YOUR ASSIGNMENT. Within the entries that follow, show each line where the word "TrendVision" occurs.

:::::

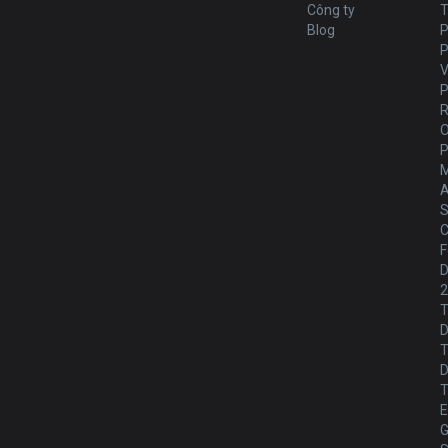
Công ty
T
Blog
P
V
M
A
S
C
F
D
T
D
T
T
E
G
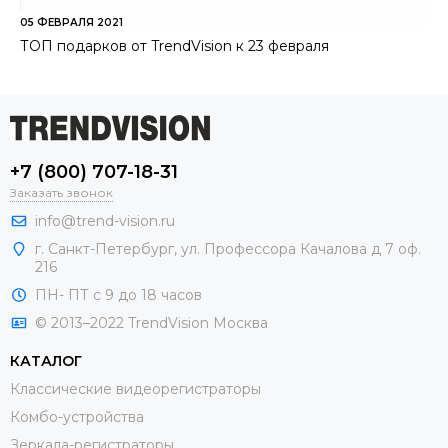
05 ФЕВРАЛЯ 2021
ТОП подарков от TrendVision к 23 февраля
+7 (800) 707-18-31
Заказать звонок
info@trend-vision.ru
г. Санкт-Петербург, ул. Профессора Качалова д 7 оф.
216
ПН- ПТ с 9 до 18 часов
© 2013–2022 TrendVision Москва
КАТАЛОГ
Классические видеорегистраторы
Комбо-устройства
Зеркала-регистраторы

:::::

EXERCISE SOLUTION.
ТОП подарков от TrendVision к 23 февраля
© 2013–2022 TrendVision Москва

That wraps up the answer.